═════ STORED DATA ═════

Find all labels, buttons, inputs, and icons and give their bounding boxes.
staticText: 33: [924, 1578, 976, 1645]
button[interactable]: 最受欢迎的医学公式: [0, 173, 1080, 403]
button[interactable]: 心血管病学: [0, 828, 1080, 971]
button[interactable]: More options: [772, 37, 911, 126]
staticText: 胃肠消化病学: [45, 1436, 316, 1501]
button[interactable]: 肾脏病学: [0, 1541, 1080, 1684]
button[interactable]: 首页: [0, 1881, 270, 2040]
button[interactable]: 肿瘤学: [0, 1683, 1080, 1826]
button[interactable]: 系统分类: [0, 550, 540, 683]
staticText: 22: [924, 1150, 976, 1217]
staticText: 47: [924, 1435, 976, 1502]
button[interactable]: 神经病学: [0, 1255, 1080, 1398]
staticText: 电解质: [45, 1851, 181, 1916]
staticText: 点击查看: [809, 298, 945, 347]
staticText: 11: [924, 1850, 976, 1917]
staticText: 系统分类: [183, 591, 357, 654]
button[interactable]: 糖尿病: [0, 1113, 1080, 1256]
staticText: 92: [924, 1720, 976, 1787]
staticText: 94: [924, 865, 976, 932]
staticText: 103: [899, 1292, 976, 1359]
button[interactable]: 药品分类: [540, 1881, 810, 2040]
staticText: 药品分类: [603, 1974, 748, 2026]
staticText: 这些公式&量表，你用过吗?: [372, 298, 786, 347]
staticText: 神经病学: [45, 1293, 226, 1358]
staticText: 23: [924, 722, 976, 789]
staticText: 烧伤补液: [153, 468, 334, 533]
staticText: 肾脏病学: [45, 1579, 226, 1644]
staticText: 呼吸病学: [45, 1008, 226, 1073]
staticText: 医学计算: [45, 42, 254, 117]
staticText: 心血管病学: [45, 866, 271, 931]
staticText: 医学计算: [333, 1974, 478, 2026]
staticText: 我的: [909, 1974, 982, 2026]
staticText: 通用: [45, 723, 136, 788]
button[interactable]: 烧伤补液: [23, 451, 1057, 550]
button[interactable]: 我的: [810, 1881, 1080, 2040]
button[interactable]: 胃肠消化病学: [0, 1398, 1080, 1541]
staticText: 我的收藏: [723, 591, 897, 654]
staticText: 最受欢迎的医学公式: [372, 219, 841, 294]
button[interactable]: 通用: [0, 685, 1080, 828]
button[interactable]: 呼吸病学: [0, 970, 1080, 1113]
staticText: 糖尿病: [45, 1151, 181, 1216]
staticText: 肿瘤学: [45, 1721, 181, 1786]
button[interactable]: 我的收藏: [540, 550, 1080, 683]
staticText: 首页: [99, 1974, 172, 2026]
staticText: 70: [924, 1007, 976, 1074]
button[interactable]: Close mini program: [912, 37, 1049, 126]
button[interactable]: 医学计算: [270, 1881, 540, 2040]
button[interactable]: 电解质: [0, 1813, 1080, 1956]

═════

* [THE TASK]: Reproduce each line of the records in which the word "医学计算" appears.

* [TASK OUTPUT]:
staticText: 医学计算: [45, 42, 254, 117]
staticText: 医学计算: [333, 1974, 478, 2026]
button[interactable]: 医学计算: [270, 1881, 540, 2040]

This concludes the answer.